To go from faster horses to cars, he made a tremendous leap by changing perspective. And changing perspective is everything when you want to build new, transformative products that revolutionize an industry.
So I asked myself: “In healthcare, do we need faster horses?” Do we only need better, less toxic drugs that are more efficient and more precise? The healthcare industry has gone through major changes in recent decades, with advances in biology that brought about many of the current innovative treatments we have today.
However, if you only look at the world with one reality, the reality that you have today, you are shaping the results of your question. The way you ask yourself a question will shape the results you get.
Can we change our perspective and build a new industry? What if we were to examine the problem from a different angle, and re-invent the concept of drugs?
Rethinking the definition of a cell because cell is not just biologyLet us look at what we know today about cellular biology, and consider the example of a cancer cell that we want to destroy..
Killing a cancer cell typically involves the targeting of one molecule that is implicated in the disease. When you develop a drug, you examine a molecule that can interact with a single molecule or molecular pathway that affects the generation, existence, destruction or spread of the cancer cell. By targeting this molecule, you enter a complex system where your drug may interact with many other molecules linked to this cancer cell, as well as other pathways. And in reality, this cancer cell is surrounded by numerous other cells with complex interactions to form a tumor, which is itself within a human body made of billions of cells having their own interactions and biological behaviors. All together, this is a very intricate system where it is difficult to predict how a drug will behave and provide its benefit or risk.
Here you see a video where the cell can be perceived differently.
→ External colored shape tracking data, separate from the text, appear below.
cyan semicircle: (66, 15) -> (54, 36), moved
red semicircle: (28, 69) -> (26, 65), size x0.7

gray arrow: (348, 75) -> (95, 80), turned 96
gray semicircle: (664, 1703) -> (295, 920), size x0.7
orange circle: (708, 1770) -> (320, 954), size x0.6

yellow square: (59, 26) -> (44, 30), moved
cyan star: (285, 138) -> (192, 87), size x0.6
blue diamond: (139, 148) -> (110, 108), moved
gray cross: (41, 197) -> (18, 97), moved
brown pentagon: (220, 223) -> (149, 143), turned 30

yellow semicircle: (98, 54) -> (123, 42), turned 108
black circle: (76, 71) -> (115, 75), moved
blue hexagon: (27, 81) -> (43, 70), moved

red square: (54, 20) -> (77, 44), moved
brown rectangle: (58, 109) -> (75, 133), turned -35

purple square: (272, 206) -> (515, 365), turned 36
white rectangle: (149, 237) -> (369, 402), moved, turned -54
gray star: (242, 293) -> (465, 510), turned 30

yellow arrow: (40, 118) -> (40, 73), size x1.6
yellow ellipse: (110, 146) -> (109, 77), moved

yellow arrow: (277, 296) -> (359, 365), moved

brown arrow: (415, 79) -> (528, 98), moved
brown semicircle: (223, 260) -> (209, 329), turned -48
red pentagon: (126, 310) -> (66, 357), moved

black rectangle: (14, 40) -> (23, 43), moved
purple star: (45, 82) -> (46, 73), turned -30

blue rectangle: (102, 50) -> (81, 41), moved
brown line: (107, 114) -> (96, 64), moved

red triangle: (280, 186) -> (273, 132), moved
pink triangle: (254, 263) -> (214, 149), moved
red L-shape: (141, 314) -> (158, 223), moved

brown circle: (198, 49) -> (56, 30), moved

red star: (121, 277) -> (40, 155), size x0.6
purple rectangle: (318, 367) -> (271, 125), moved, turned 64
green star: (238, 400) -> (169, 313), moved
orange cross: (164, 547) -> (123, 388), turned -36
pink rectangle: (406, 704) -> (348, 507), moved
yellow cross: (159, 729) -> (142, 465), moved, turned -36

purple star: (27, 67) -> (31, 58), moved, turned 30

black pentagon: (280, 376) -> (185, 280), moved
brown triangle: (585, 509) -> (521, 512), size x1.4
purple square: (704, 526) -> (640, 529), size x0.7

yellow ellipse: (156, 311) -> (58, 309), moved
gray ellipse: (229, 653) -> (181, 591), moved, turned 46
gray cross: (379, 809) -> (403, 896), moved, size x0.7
You are not viewing chemical or biological interactions; you are viewing objects that display physical behaviors: membranes of varying fluidity, bags that are moving, pods that are dragging bags, pillars that sustain the global structure of the cell; there is motion, electrical conductivity in neurons, and so on.
You are viewing the physics within a cell. We know that changing one of these physical parameters (e.g. temperature, PH, membrane fluidity, or structure) will change the cell and have an impact on its behavior.
Doing so, you can redefine the cell in terms of physics and not biological interaction, and also target physical properties instead of targeting a molecule to treat disease.
You can rethink the entire way we invent a drug by targeting the physics of a cell. To influence the physics at this scale, you need something that is small enough to enter the cell, but can be developed with specific properties to influence its environment.
That is the definition of a nanoparticle: A nanoparticle is a small enough object at the nanometer scale (small enough to interact with the cell at a subcellular level) and also has very specific and tunable properties.
Indeed, nanoparticles can be developed to have various tunable physical properties because of their size. For example, changing the size of the particle can alter the physical properties of matter. In this picture, the varying colors are actually coming from the same material (they contain the same atoms organized in the same way), but with different sizes. Thus, physical properties can be altered by changing the size of the matter. Beyond changing colors, for the past decade we have made tremendous advances in designing and building nanoparticles that have very specific and useful properties.
Today we can manufacture nano-objects that will cut, spin, glue, absorb or deliver energy. This is an entirely new toolbox for developing treatments for patients.
The treatment of cancer using chemotherapy is a well-known approach. Let us assume that we take 1,000 cells originating from different cancers sourced from a number of patients. If you apply one type of chemotherapy to the cancer cells, some of these cells will die (because they are sensitive), other cancer cells will start dying but then recur (because they have adapted and developed resistance) and some cancer cells will not be impacted at all (because they are not sensitive). That is the reality of biological variation—cancer cells vary within the human body and also between patients.
Now if you take the same 1,000 cells sourced from multiple patients, and treat them with particles that can deliver energy (heat or radiotherapy absorption), you will kill all the cancer cells with no exception. This is the reality of physics, where cells are not equipped to resist this high dose of energy.
Purely physics-based treatments could re-open the door of Mass Medicine, in contrast to most of the drug industry that is focused on multiplying personalized medicine. Treatments that utilize these physical approaches are already in clinical development or on the market, and are helping patients everyday.
New therapeutics are not discovered — they are designed
When developing a nanoparticle to make a new therapeutic tool, you start by deciding to work on a specific function. For example, you can develop a nanoparticle that will heat a cell to 40°C under a certain excitation of a magnetic field. Over time, you can develop different versions of this nanoparticle that will heat the cell to 60°C, 80°C, etc. You can improve the function and develop versions of your product, much like an iPhone.Consider the comparison an iPhone, which has several different functions (e.g. the phone, an mp3 player, a camera): likewise, you can develop new versions of your nano product with additional functions, such as visualization of the object by MRI.